Exercise objective |
Transcribe every entry exactly; the images stay out.

Available data |
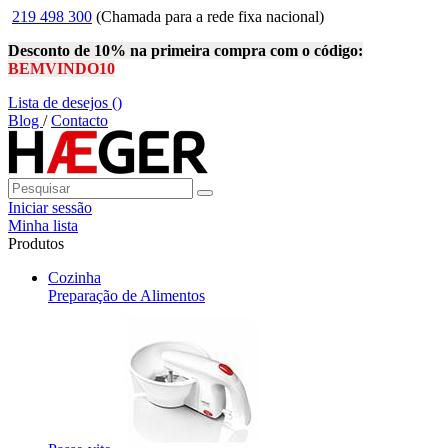
219 498 300
(Chamada para a rede fixa nacional)
Desconto de 10% na primeira compra com o código:
BEMVINDO10
Lista de desejos (
)
Blog
/
Contacto
Iniciar sessão
Minha lista
Produtos
Cozinha
Preparação de Alimentos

Finished exercise |
219 498 300
(Chamada para a rede fixa nacional)
Desconto de 10% na primeira compra com o código:
BEMVINDO10
Lista de desejos (
)
Blog
/
Contacto
Iniciar sessão
Minha lista
Produtos
Cozinha
Preparação de Alimentos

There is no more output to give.